Let me end by telling you about a she-ro of mine: Alice Merrill Horne. As a generous educator and diligent legislator, a mother of six, a feisty clean air advocate, a tireless champion of the arts, Alice was extraordinary in so many ways, including the way she engaged in very faith-centered public dialog and recognized the gifts of others in that public policy arena.

She was known to leave flowers on the desk of all other legislators, by the way. She wrote:

“Every spirit which enters mortality comes stamped with Infinity — with a power to reach out and grow inimitably. This heaven-given possibility is intensely individual in character; since that identity comes from the fact that each soul has within it a gift, a possibility, a power, a characteristic, what you will, which distinguishes it from any other soul…”

Within you are infinite possibilities. Within you are the seeds of divinity. The next time you find yourself asking, Why am I here, Father? Seek guiding principles.

And if you need to borrow some of mine for a bit—

  • Adversity is preparation for deep learning.

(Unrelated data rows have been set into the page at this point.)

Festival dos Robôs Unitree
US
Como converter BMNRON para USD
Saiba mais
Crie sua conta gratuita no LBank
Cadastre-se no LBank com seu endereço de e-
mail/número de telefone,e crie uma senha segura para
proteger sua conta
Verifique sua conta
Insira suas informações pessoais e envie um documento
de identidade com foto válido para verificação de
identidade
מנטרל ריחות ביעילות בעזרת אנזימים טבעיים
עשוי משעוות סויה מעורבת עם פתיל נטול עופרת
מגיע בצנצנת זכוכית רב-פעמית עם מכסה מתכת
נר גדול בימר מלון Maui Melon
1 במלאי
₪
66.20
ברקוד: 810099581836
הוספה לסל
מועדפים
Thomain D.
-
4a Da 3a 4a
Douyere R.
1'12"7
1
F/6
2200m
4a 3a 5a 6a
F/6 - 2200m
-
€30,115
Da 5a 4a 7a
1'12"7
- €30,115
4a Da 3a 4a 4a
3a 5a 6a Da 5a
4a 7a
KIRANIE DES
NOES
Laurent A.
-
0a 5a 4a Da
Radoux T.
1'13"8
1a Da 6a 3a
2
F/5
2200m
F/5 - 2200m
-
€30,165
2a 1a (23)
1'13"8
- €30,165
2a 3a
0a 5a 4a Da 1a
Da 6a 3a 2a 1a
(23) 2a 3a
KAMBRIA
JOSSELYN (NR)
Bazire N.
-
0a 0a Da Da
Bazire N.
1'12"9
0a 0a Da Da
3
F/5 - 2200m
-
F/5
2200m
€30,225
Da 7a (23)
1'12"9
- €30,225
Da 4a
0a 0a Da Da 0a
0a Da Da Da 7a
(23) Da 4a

  • Repentance is bidding your former self farewell.

  • You are here for a reason. And I know God will show you what that is—be patient and watch for it.

  • Learn all you can and prepare so you are ready to step through that door when it opens.

  • Be true to yourself, for your gifts are divine, and there are many places and many ways to contribute to God’s work.

  • Seek not to do things according to the designs of human beings, but according to the Spirit.

And one more:

  • Be patient, they are just getting used to you.

Be open to another Plan B. 

Trust God. Have courage. Be still and know, you can be ANYTHING God wants. I bare that witness with you in the name of Jesus Christ, Amen.


Bio

With expertise at the nexus of communications, public policy and politics, Ally Isom is passionate about helping organizations bring people together to tackle tough issues. Ally is currently the Director of Institutional Messaging for the Church of Jesus Christ of Latter-day Saints, with responsibilities for integrated and global communications. Previously, she worked in state government for ten years, including time as deputy chief of staff, communications director and spokesperson for Utah’s governor, and as a state agency administrator and a legislative liaison.

She started in politics by running political campaigns between pregnancies and also served as a city council member, community council chair and PTA officer. A Brigham Young University-Provo graduate, Ally is married to an Idaho farmboy. After nearly 30 years, they have two daughters, two sons, one brilliant granddaughter and one not entirely bright labrador.